Dean sedari pulang sekolah diam di kamar. Belum melihat hasil belajarnya sama sekali. Mama Dean juga tidak mengatakan apa pun dari tadi. Papa pulang. Kemudian sore itu mereka pergi keluar untuk makan malam.
“Ini hasil belajarmu, Dean.” Mama menyodorkan hasil belajar Dean selama setahunan ini.
Dean membukanya, jantungnya berdegup kencang. Nilainya jauh lebih baik dibanding semester lalu. Hatinya bergejolak.
“Dean mendapat peringkat tiga di kelas,” ucap Mama datar.
Bagaikan jatuh dari angkasa rasanya. Tadinya ia sudah merasa senang sekali saat melihat nilainya yang bagus, rasanya bagai terbang ke angkasa. Ketika mendengar Mama mengatakan itu, Dean merasa sedih sekali mendengarnya. Dean menangis lalu memeluk papanya yang sedari tadi hanya diam.

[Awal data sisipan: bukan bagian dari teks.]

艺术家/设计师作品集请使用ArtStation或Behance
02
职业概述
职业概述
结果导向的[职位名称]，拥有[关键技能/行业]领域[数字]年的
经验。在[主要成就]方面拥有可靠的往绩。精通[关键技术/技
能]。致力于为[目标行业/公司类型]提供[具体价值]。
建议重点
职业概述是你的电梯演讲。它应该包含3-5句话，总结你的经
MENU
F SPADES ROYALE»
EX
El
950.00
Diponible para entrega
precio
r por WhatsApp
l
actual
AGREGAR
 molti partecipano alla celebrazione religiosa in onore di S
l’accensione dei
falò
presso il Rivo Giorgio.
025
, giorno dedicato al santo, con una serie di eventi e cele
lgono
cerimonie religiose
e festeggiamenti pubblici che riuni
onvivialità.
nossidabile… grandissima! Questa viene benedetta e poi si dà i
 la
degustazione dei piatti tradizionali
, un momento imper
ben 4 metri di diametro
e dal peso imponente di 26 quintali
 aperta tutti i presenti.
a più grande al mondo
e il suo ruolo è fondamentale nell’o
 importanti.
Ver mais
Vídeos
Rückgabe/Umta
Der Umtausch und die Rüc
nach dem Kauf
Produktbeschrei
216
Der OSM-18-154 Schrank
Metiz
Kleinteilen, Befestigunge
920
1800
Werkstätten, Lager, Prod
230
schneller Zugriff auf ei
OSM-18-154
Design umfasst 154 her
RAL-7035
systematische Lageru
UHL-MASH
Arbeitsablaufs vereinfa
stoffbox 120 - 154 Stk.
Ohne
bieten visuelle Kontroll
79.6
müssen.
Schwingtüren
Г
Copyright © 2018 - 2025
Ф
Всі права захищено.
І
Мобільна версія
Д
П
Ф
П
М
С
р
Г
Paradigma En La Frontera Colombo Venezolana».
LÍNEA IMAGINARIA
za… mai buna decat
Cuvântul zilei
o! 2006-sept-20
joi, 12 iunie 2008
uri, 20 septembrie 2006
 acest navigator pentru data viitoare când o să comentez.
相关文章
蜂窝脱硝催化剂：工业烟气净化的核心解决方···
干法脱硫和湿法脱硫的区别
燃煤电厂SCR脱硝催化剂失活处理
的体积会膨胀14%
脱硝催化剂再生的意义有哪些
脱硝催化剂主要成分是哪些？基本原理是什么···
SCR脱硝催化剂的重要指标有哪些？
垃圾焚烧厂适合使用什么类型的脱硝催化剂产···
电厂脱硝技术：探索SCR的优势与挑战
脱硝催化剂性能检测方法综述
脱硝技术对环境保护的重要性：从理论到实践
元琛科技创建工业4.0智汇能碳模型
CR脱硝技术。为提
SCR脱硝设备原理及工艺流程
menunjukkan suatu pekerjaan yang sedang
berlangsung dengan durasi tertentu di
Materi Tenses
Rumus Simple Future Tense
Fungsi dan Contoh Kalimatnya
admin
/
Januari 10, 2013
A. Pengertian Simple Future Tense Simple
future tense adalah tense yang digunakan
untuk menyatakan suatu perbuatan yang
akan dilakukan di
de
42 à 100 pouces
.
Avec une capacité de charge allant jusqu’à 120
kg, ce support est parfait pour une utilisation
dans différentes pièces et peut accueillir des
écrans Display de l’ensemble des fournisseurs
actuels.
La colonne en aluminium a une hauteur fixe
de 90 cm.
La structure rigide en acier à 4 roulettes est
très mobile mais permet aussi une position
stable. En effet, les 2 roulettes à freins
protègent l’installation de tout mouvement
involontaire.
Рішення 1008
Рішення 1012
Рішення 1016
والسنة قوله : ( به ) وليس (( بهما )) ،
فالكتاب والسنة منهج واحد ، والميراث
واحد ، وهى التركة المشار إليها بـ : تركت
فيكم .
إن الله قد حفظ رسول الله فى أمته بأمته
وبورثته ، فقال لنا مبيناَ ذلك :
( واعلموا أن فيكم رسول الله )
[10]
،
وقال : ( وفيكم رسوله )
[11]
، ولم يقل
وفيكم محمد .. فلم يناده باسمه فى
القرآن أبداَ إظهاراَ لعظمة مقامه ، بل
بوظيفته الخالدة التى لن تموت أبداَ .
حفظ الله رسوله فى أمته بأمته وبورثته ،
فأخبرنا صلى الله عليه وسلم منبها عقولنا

“Dean jangan menangis. Meski Dean belum bisa mendapat peringkat satu di kelas, Mama dan Papa sudah merasa bangga. Lihat saja nilai matematika Dean, 95! Sempurna sekali! Padahal, biasanya Dean tidak pernah tuntas dalam pelajaran matematika.” Mama tersenyum sambil menunjukkan hasil belajar Dean selama setahunan ini kepada Papa dan Dean. Dean menatap nilainya. Mencermati kembali satu per satu.
“Besok lusa kita akan berangkat ke Dufan, sayang. Persiapkan barang bawaanmu!” ucap Papa, hangat.
Dean yang tadinya menangis jadi tertawa. Dean merasa sangat bahagia karena ia akan pergi ke tempat yang didambakannya, yaitu Dufan. Dean merasa semakin bangga karena dirinya mendapatkan hasil tersebut dengan kerja keras. Ia merasa berterima kasih kepada Billie yang telah membantunya belajar dan Jen yang telah memberinya semangat. Dalam hati, Mama dan Papa merasa sangat bangga kepada Dean. Mereka kagum akan usaha Dean. Mama dan Papa juga senang karena Dean sekarang jadi rajin belajar.
Diam-diam Dean berjanji pada dirinya, mulai sekarang ia akan rajin belajar. Lalu bagaimana dengan Jen dan Billie? Billie tentu saja berada di peringkat satu. Jen berada di peringkat lima. Ia merasa sangat bahagia.[]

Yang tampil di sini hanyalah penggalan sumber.